> EXERCISE GOAL
Identify the line that contains "общественных" in the material. Output it and every line after it, unchanged, through the end.

> LISTED ENTRIES
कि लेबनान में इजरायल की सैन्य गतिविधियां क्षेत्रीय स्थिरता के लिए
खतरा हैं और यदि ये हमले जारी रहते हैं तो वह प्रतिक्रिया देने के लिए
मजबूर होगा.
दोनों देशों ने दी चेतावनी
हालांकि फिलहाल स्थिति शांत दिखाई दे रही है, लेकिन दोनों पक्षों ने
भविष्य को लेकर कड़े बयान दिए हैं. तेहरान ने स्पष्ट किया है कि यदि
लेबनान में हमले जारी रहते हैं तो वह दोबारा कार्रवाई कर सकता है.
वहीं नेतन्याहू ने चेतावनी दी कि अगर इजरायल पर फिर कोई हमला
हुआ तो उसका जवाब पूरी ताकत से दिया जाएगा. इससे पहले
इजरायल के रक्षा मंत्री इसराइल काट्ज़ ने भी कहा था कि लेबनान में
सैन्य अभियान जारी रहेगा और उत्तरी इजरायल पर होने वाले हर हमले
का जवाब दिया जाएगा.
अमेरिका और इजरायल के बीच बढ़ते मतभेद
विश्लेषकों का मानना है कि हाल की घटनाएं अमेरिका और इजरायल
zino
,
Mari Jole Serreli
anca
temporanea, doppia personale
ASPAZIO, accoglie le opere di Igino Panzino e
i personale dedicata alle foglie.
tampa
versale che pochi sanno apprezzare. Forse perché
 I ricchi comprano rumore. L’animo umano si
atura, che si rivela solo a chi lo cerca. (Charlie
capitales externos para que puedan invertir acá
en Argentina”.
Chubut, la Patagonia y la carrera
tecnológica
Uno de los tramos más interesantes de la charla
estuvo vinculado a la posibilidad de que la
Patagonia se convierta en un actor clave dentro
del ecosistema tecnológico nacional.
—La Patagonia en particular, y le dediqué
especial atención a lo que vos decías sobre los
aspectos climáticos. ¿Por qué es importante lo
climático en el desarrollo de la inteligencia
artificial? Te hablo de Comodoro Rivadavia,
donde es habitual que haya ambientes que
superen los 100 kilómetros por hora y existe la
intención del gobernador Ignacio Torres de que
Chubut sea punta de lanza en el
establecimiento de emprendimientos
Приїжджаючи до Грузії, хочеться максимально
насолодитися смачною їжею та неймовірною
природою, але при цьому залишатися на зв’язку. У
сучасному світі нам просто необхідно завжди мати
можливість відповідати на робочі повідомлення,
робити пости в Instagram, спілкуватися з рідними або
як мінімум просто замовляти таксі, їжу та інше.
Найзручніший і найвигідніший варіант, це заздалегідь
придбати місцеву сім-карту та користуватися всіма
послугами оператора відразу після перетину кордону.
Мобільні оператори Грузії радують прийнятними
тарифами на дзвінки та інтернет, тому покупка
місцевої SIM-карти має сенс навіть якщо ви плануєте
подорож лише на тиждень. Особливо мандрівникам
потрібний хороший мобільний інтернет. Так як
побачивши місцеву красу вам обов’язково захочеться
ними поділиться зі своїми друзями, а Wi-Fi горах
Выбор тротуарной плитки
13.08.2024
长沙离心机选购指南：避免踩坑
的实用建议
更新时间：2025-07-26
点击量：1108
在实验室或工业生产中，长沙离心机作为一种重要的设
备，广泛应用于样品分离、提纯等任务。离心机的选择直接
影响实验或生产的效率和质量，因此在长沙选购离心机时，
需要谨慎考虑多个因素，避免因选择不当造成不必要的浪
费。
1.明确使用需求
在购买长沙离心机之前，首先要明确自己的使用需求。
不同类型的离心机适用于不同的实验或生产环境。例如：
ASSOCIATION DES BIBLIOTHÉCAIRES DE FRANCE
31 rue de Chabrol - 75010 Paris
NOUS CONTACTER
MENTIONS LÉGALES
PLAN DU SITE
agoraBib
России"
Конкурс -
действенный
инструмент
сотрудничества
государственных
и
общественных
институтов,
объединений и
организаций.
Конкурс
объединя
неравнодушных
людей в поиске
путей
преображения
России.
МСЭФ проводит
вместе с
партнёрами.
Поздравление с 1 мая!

> WRITTEN RESPONSE
общественных
институтов,
объединений и
организаций.
Конкурс
объединя
неравнодушных
людей в поиске
путей
преображения
России.
МСЭФ проводит
вместе с
партнёрами.
Поздравление с 1 мая!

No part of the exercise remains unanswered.